## EXERCISE DIRECTIONS
For the material below, the expected output is exactly the lines between the line holding "hiêm túc Chỉ" and the line holding "dacao da sua encomenda", inclusive, with pictures left out.
[Start of Attachment]
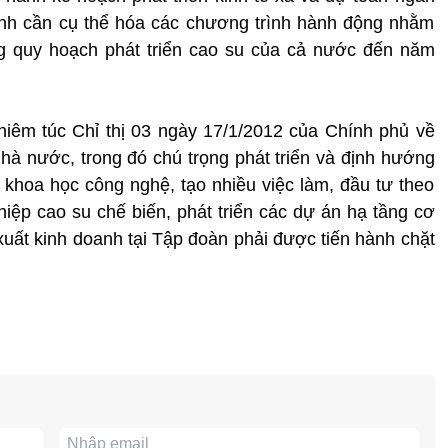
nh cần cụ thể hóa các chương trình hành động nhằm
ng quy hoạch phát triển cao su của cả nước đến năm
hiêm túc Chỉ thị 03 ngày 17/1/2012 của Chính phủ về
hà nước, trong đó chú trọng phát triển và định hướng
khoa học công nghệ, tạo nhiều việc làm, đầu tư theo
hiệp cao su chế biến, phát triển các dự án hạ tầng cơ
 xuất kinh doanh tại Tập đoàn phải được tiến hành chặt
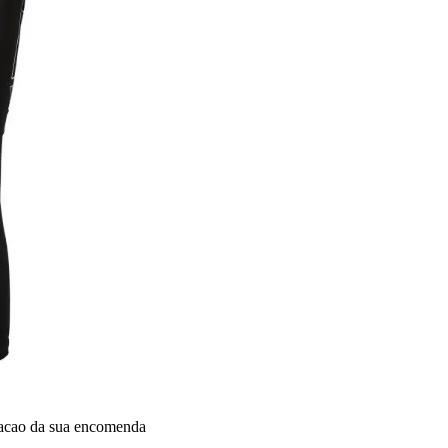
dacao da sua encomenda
[End of Attachment]
[Start of Attachment]
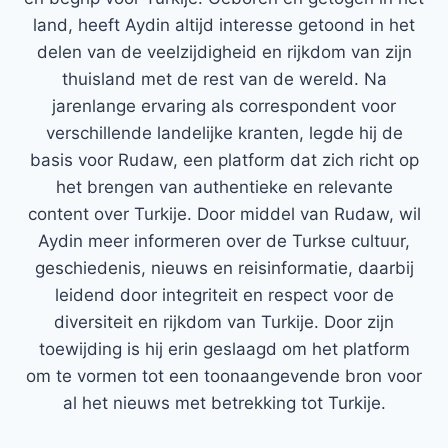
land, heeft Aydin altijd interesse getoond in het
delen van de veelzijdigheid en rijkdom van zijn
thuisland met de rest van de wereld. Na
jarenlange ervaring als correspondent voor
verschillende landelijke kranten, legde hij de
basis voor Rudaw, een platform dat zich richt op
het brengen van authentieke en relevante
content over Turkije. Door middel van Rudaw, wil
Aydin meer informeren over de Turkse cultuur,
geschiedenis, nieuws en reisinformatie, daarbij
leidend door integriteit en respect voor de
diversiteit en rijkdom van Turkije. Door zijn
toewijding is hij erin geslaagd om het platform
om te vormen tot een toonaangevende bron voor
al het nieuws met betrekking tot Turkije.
[End of Attachment]
## RESPONSE TO THE EXERCISE
hiêm túc Chỉ thị 03 ngày 17/1/2012 của Chính phủ về
hà nước, trong đó chú trọng phát triển và định hướng
khoa học công nghệ, tạo nhiều việc làm, đầu tư theo
hiệp cao su chế biến, phát triển các dự án hạ tầng cơ
 xuất kinh doanh tại Tập đoàn phải được tiến hành chặt
dacao da sua encomenda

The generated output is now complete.